Natural landscapes, such as mountains, rivers, streams and trails had overwhelmingly positive influences on wellbeing.
Perceptions on the rate of population growth and the pace of economic development varied across cities.
For places like Draper, Lehi and Moab, both population and economic growth were seen as too fast. For most rural locations, economic growth was generally indicated to be too slow.
“One of the things that our community really hoped to see was more ability for places to gather, like recreation centers and libraries,” Fullmer said. “We just opened a small children’s library where people are able to gather to attain resources, check out children’s books, and have access to better reading programs. There’s a science program coming in once a month on Saturdays through library volunteers.”
“Residents have access to state and online resources that give them the ability to access mental health resources or anything really that they are looking to get more resources on. Additionally, we have been working with the communities of Orem and Provo on finding resources for our community to get involved in their recreation centers,” Fullmer added.
Vineyard is currently doing a large master plan for all of the parks in Vineyard to add things like skate parks, an all-abilities park, and dog parks.
“We are going through that process right now. We really think it’s going to have a positive effect as we engage the public,” Fullmer said.
In looking at other towns around the state, the city of South Ogden showed the following:
Survey participants were asked about their overall personal wellbeing and overall community wellbeing in South Ogden. These wellbeing indicators both measured on a 5-point scale from very poor (1) to excellent (5).
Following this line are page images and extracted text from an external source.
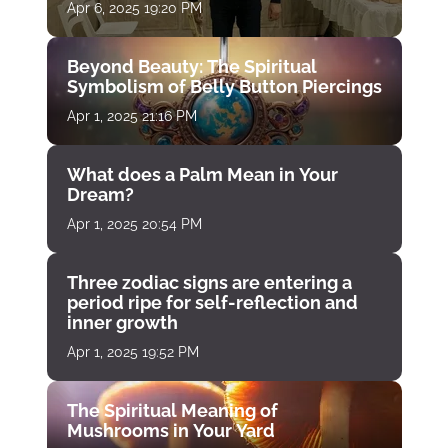
Apr 6, 2025 19:20 PM
Beyond Beauty: The Spiritual
Symbolism of Belly Button Piercings
Apr 1, 2025 21:16 PM
What does a Palm Mean in Your
Dream?
Apr 1, 2025 20:54 PM
Three zodiac signs are entering a
period ripe for self-reflection and
inner growth
Apr 1, 2025 19:52 PM
The Spiritual Meaning of
Mushrooms in Your Yard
The average personal wellbeing score in South Ogden was 4.05, with 81% of respondents indicating their wellbeing at a 4 or 5 on the 5-point scale. The average score for community wellbeing in South Ogden was 3.68 with 65% of respondents indicating city wellbeing at a 4 or 5 on the 5-point scale.
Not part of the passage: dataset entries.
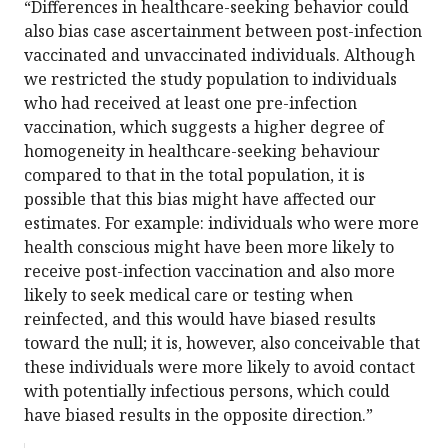
“Differences in healthcare-seeking behavior could
also bias case ascertainment between post-infection
vaccinated and unvaccinated individuals. Although
we restricted the study population to individuals
who had received at least one pre-infection
vaccination, which suggests a higher degree of
homogeneity in healthcare-seeking behaviour
compared to that in the total population, it is
possible that this bias might have affected our
estimates. For example: individuals who were more
health conscious might have been more likely to
receive post-infection vaccination and also more
likely to seek medical care or testing when
reinfected, and this would have biased results
toward the null; it is, however, also conceivable that
these individuals were more likely to avoid contact
with potentially infectious persons, which could
have biased results in the opposite direction.”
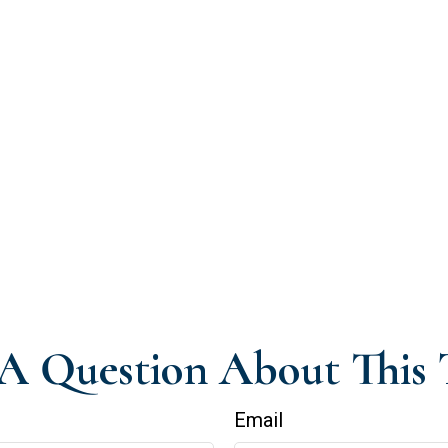
A Question About This 
Email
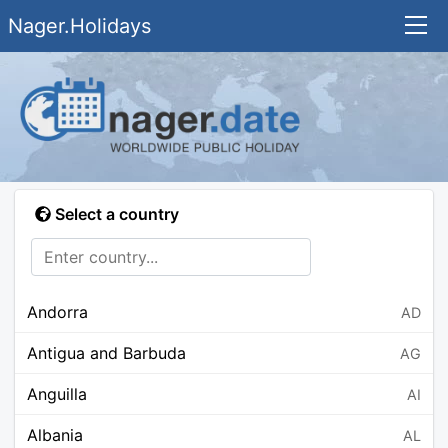
Nager.Holidays
Select a country
Andorra
AD
Antigua and Barbuda
AG
Anguilla
AI
Albania
AL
In Layton, the wellbeing scores look like this: The average personal wellbeing scores in Layton was 3.98, with 76% of respondents indicating their wellbeing at a 4 or 5 on the 5-point scale. The average score for community wellbeing in Layton was 3.72 with 66% of respondents indicating city wellbeing at a 4 or 5 on the 5-point scale.
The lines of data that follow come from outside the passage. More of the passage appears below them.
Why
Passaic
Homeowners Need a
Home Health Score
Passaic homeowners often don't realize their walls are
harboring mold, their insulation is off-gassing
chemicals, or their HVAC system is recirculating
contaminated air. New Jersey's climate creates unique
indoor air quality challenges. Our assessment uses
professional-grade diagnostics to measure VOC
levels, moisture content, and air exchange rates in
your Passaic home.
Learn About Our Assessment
In Lehi the scores showed this: The average personal wellbeing score was 3.98 with 75% of respondents indicating their wellbeing at a 4 or 5 on the 5-point scale. The average score for community wellbeing in Lehi was 3.60 with 60% of respondents indicating city wellbeing at a 4 or 5 on the 5-point scale.
Flint’s survey shows that overall, Utahns feel pretty good about their wellbeing.
The average overall personal wellbeing score for all surveyed Utahns was 3.99 on a scale from 1 (very poor) to 5 (excellent). The figures below show the city scores for overall personal wellbeing and community wellbeing within their cluster type.
Scores for overall personal and community wellbeing were lower for Rural, Rural Hub and Resort Cities (average 3.94 and 3.57) than for Rapid Growth Cities (average 4.00 and 3.66) and Cities of the 1st and 2nd Class and Established/Mid-sized Cities (average 4.00 and 3.70).
The survey asked respondents to rate their wellbeing for 10 domains and indicate the importance of these domains to their overall wellbeing. For all Utahns surveyed in 2021, the highest-rated domains were Living Standards, Safety and Security and Connection with Nature.
The most important domains were Safety and Security, Mental Health, and Physical Health. Local Environmental Quality was the only domain falling in the “red zone” quadrant for higher importance, but lower than average ratings.
Physical Health, Mental Health, and Leisure Time approach this zone. Rural communities were more likely to have high ratings for Connection with Nature and Local Environmental Quality. Statewide, and for each city, Cultural Opportunities was the lowest rated and least important.